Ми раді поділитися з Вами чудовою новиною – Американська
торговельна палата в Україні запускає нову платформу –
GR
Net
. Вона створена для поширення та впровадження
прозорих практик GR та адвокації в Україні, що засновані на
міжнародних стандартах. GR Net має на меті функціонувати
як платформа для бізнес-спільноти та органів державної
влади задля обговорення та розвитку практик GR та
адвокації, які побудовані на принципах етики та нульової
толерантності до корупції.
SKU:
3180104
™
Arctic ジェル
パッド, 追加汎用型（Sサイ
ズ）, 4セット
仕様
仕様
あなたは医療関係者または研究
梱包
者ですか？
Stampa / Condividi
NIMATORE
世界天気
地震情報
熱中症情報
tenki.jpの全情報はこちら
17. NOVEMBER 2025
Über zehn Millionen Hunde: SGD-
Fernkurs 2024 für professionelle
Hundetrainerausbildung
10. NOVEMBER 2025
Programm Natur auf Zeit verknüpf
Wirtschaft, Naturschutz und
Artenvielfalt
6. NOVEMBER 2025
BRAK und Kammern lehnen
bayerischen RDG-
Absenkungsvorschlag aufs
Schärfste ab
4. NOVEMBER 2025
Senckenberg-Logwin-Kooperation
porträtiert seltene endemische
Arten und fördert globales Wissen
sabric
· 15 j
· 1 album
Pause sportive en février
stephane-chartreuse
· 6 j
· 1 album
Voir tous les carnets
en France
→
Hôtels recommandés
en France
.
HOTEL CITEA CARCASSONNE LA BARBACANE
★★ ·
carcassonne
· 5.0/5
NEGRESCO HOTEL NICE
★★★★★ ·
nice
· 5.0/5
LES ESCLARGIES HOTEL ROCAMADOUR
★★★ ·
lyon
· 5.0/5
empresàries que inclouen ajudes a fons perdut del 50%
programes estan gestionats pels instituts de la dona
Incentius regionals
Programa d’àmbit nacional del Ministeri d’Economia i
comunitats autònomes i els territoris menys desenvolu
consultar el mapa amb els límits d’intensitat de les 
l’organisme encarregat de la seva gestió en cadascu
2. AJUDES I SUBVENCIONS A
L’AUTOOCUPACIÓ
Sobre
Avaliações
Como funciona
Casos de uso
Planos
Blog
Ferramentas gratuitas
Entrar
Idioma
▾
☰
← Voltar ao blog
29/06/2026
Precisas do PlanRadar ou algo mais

> [DIRECTIONS FOR THIS TASK]:
Exactly as they stand, set down the lines from the top of the data through the line with "Senckenberg-Logwin-Kooperation".

> [EXERCISE SOLUTION]:
Ми раді поділитися з Вами чудовою новиною – Американська
торговельна палата в Україні запускає нову платформу –
GR
Net
. Вона створена для поширення та впровадження
прозорих практик GR та адвокації в Україні, що засновані на
міжнародних стандартах. GR Net має на меті функціонувати
як платформа для бізнес-спільноти та органів державної
влади задля обговорення та розвитку практик GR та
адвокації, які побудовані на принципах етики та нульової
толерантності до корупції.
SKU:
3180104
™
Arctic ジェル
パッド, 追加汎用型（Sサイ
ズ）, 4セット
仕様
仕様
あなたは医療関係者または研究
梱包
者ですか？
Stampa / Condividi
NIMATORE
世界天気
地震情報
熱中症情報
tenki.jpの全情報はこちら
17. NOVEMBER 2025
Über zehn Millionen Hunde: SGD-
Fernkurs 2024 für professionelle
Hundetrainerausbildung
10. NOVEMBER 2025
Programm Natur auf Zeit verknüpf
Wirtschaft, Naturschutz und
Artenvielfalt
6. NOVEMBER 2025
BRAK und Kammern lehnen
bayerischen RDG-
Absenkungsvorschlag aufs
Schärfste ab
4. NOVEMBER 2025
Senckenberg-Logwin-Kooperation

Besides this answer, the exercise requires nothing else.